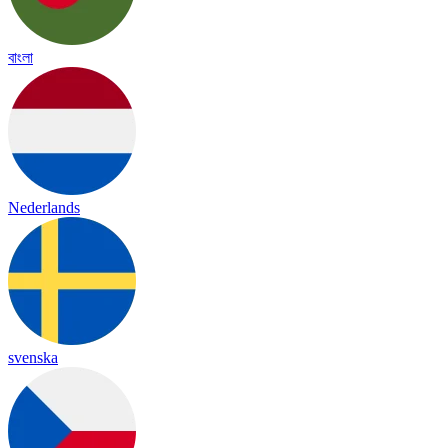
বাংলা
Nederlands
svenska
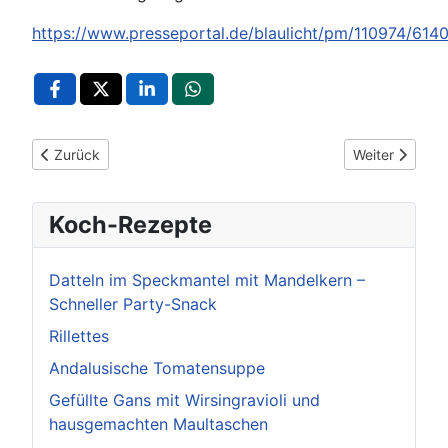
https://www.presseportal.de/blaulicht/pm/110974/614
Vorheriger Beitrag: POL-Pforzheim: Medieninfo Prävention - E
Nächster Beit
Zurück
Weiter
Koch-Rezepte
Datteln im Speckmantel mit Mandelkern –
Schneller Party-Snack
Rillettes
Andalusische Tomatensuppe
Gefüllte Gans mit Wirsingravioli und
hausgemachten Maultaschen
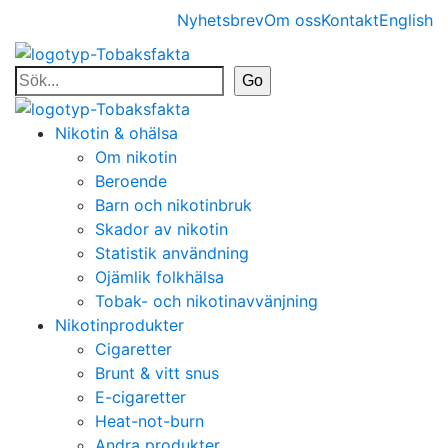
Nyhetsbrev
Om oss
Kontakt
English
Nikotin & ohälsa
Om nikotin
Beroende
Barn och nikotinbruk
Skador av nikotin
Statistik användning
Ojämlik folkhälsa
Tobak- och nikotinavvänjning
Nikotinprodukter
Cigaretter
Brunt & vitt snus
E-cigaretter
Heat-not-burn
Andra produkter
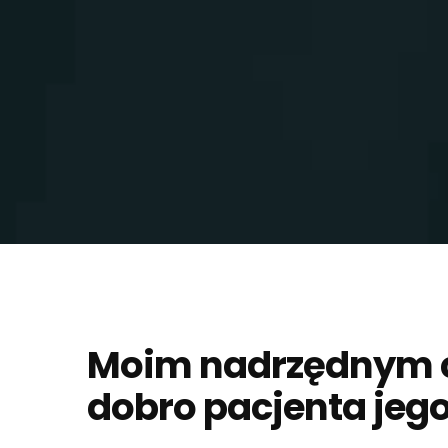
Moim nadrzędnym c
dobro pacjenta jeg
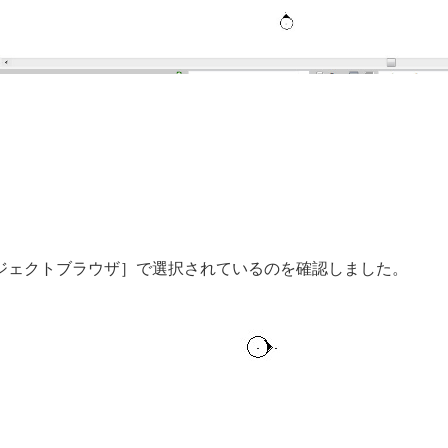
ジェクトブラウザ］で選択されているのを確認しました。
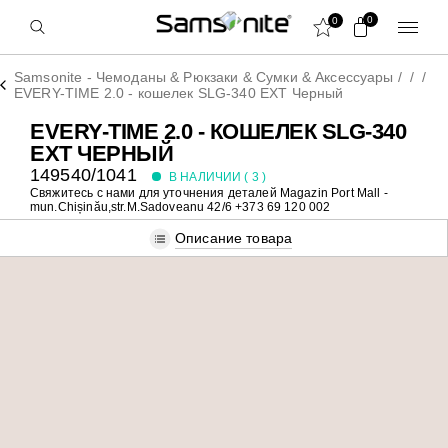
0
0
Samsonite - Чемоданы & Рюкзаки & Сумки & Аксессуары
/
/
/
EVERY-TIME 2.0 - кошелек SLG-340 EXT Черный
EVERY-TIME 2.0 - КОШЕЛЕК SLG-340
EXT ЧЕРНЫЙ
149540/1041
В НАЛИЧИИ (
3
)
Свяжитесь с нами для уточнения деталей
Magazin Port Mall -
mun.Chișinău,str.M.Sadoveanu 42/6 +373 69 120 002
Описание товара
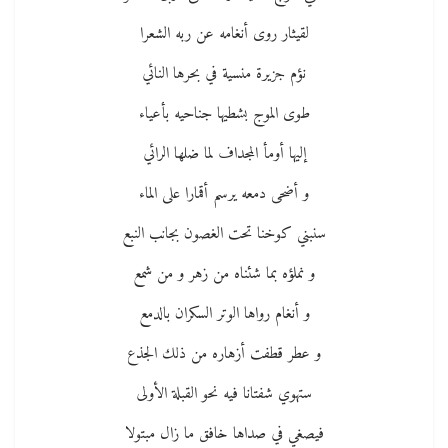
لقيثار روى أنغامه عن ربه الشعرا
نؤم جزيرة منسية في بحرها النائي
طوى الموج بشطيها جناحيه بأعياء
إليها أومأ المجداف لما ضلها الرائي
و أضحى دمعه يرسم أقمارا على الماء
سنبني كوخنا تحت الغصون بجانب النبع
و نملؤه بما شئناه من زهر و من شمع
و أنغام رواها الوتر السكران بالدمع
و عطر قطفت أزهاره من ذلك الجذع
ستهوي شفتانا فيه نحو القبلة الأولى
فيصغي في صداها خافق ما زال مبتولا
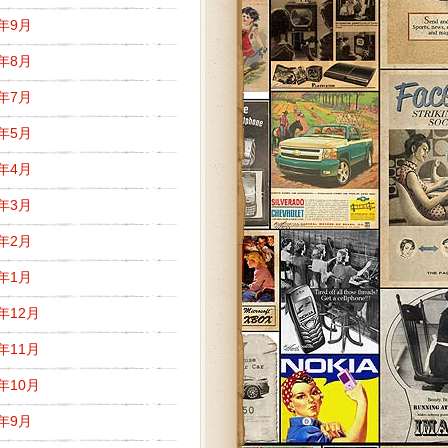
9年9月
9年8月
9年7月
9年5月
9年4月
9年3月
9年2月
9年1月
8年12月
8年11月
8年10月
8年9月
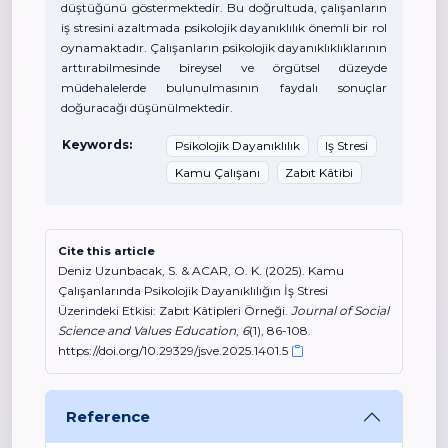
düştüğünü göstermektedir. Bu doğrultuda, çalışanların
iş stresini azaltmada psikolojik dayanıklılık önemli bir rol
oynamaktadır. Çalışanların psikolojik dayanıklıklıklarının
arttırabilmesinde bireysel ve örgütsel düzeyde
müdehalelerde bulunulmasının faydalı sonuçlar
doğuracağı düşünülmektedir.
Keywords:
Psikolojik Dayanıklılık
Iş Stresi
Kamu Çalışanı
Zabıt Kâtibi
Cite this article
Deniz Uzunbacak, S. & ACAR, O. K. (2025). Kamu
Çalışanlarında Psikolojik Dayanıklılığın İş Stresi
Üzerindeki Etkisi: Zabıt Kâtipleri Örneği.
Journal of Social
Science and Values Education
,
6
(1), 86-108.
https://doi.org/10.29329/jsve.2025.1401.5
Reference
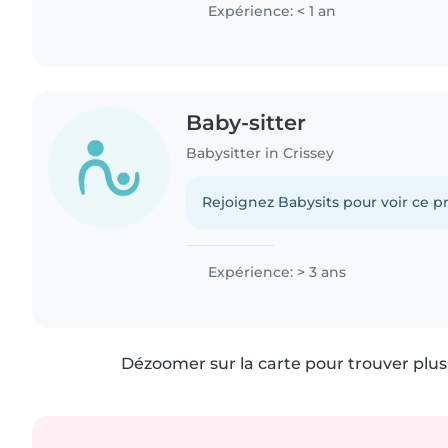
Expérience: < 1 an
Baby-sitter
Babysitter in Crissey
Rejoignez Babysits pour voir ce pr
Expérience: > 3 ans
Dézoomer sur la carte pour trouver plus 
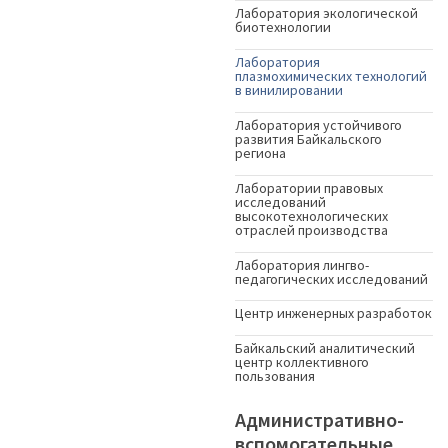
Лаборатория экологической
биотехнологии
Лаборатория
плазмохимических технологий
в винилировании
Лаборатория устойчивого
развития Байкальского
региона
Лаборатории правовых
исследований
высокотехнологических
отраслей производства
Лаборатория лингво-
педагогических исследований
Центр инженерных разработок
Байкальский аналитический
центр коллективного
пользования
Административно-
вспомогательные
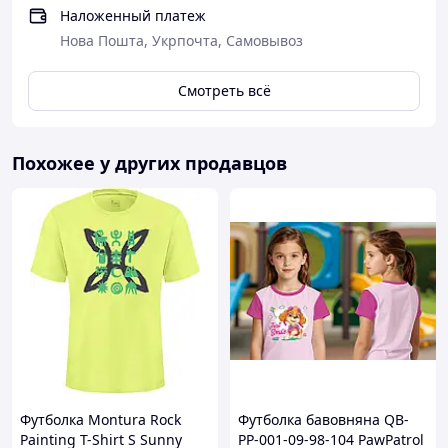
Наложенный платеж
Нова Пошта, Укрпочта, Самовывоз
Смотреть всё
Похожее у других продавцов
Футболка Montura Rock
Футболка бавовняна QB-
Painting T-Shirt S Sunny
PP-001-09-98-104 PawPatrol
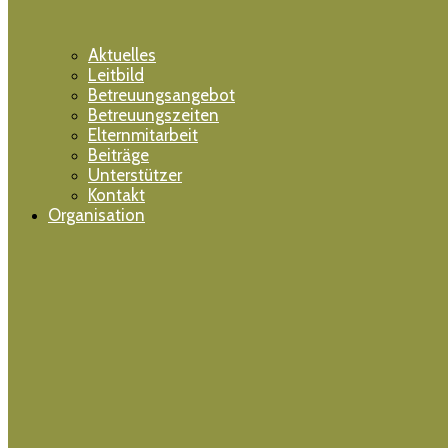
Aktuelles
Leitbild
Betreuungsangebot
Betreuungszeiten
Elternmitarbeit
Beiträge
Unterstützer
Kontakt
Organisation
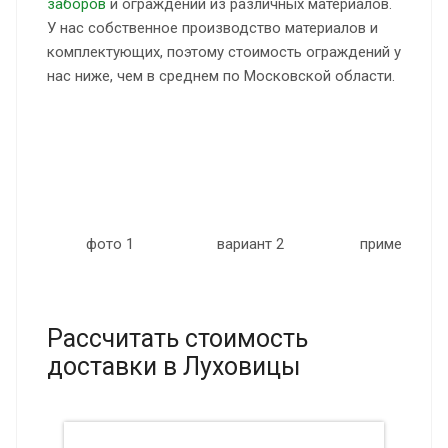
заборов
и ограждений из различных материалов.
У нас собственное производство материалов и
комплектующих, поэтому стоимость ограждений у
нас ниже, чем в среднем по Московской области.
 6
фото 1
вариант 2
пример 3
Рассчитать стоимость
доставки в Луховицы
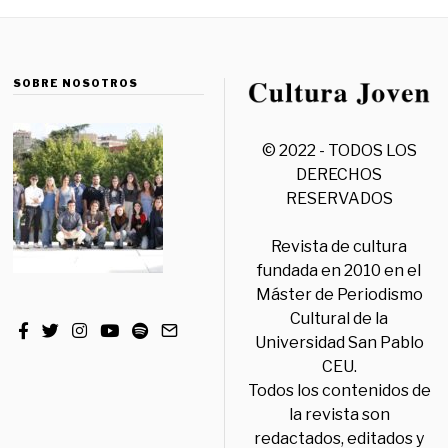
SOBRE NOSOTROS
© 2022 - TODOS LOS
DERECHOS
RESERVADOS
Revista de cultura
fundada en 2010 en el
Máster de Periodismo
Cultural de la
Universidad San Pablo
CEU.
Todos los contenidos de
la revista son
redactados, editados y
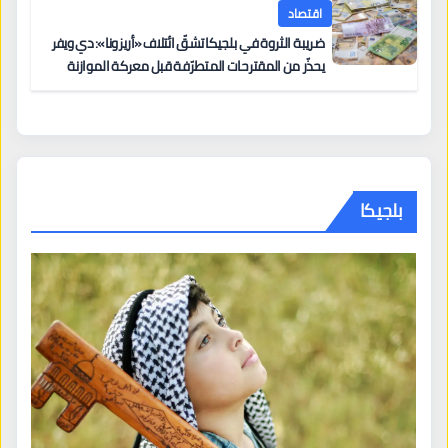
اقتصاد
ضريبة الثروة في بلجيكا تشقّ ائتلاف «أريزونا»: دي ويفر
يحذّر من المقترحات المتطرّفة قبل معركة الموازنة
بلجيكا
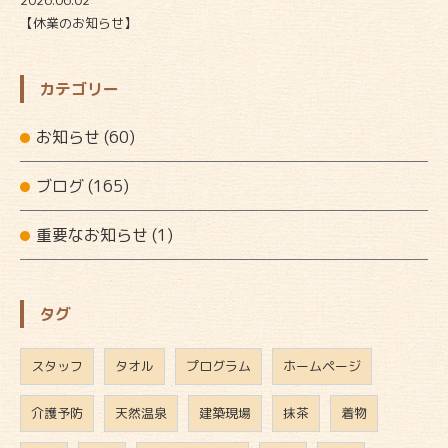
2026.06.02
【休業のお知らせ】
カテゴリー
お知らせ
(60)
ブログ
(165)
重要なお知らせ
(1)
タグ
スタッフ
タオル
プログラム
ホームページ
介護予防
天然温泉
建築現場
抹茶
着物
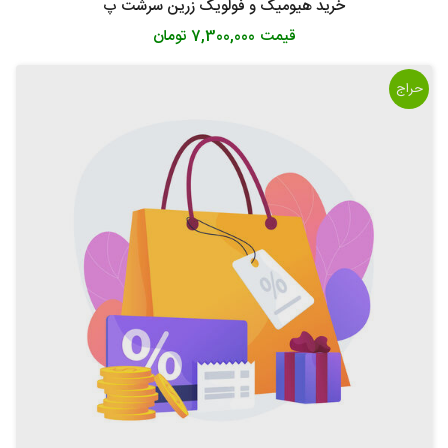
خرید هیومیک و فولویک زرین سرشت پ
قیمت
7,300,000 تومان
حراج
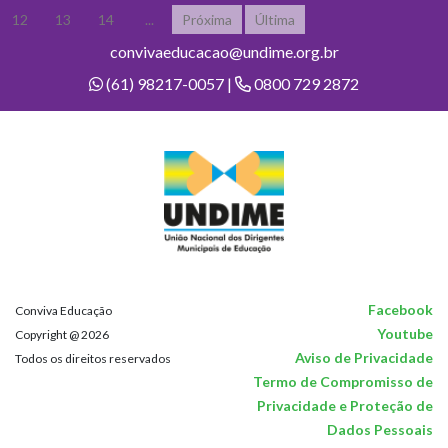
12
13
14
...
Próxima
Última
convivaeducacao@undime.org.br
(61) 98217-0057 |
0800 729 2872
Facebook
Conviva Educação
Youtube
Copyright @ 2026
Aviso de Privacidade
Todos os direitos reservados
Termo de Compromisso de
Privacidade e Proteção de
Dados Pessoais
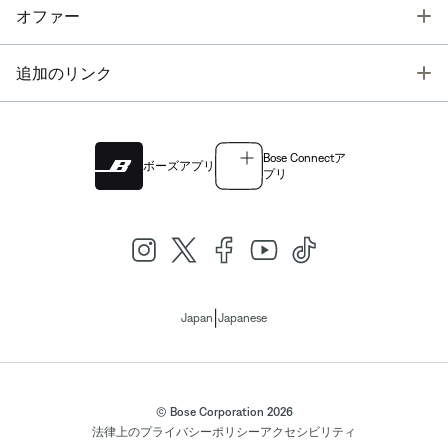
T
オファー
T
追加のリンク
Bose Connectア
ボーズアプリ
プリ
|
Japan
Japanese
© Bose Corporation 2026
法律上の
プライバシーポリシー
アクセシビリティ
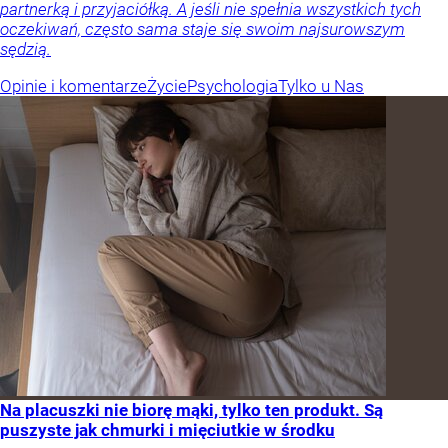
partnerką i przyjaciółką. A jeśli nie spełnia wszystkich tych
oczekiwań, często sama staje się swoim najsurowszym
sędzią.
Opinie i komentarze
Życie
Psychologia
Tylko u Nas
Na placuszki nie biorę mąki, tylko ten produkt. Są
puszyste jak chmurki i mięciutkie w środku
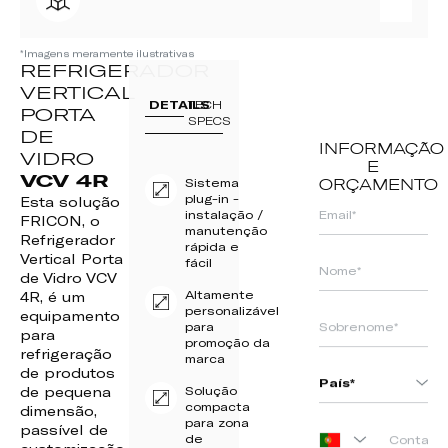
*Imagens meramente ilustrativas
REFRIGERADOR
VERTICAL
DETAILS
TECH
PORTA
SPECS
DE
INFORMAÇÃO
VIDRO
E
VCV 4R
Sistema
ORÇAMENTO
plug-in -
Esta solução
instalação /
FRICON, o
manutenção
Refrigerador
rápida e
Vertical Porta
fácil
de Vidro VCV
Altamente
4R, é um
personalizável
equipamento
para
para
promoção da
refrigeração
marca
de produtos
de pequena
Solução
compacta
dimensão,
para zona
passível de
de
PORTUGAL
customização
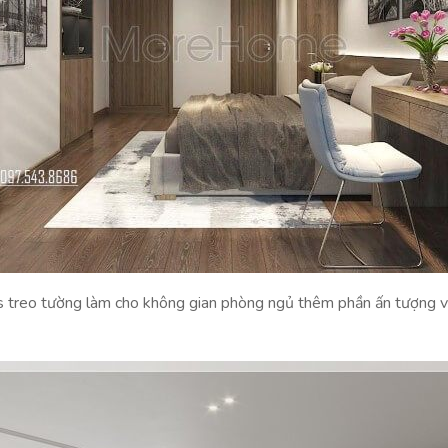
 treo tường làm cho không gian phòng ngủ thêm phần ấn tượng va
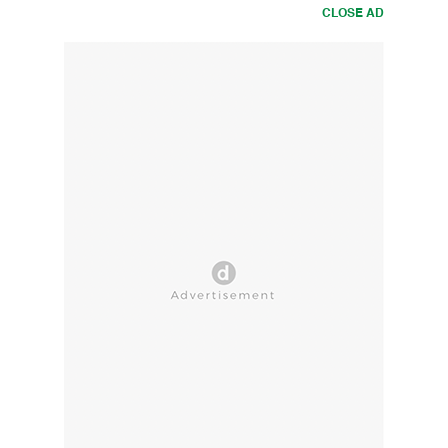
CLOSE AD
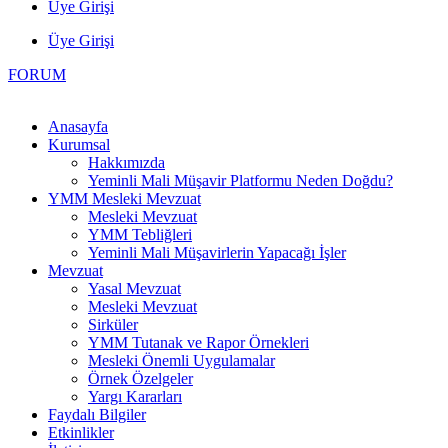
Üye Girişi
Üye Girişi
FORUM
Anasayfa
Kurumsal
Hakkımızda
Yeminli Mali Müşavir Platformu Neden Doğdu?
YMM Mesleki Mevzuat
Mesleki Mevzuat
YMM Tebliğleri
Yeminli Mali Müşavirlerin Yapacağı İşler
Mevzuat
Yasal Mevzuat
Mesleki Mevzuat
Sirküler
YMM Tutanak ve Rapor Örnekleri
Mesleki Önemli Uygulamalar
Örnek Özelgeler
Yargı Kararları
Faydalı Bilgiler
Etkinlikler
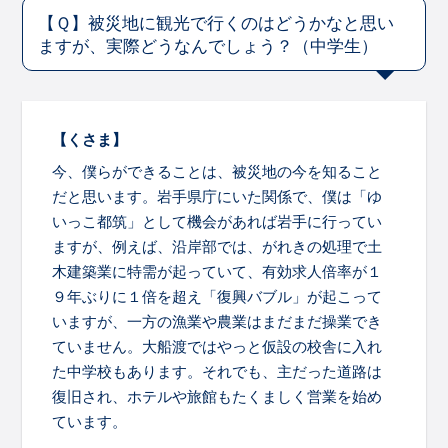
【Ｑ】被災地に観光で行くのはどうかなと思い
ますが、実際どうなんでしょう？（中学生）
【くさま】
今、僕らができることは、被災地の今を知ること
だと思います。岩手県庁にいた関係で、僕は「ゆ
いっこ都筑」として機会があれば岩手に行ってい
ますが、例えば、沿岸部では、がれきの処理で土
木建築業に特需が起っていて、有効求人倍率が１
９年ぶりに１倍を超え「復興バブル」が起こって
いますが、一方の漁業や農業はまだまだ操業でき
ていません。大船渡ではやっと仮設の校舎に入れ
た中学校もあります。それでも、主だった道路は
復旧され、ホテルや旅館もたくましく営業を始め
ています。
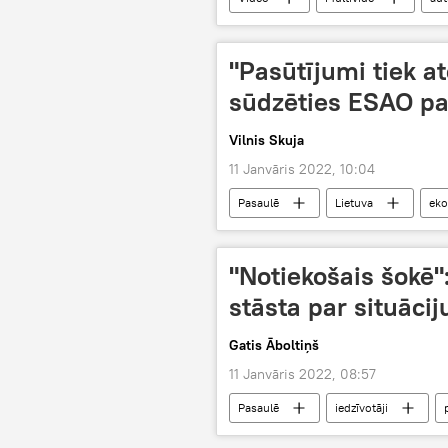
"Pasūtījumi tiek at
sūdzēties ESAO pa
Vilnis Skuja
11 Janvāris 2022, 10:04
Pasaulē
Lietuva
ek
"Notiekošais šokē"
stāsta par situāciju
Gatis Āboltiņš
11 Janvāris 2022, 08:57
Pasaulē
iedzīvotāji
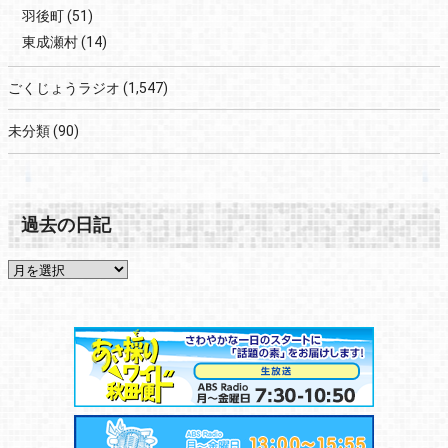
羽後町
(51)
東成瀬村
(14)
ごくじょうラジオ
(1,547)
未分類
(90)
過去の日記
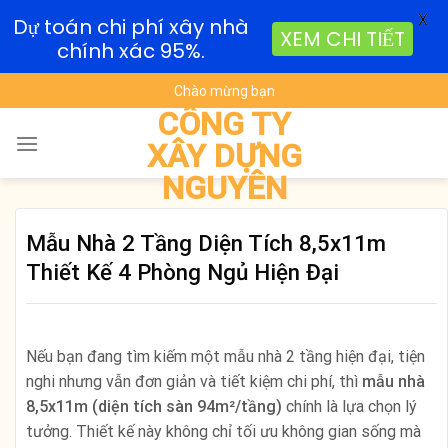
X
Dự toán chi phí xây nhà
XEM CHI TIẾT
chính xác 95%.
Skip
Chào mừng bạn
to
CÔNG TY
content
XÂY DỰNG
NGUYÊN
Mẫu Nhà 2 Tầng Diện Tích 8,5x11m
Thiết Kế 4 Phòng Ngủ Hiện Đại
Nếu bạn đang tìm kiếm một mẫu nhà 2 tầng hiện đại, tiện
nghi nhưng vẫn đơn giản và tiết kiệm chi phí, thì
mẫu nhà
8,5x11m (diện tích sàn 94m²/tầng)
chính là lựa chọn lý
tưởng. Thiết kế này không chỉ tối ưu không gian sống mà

+ + +

YOUR TASK: For each line above that contains "không", add one to a count, then state only the final number.

EXERCISE OUTPUT: 2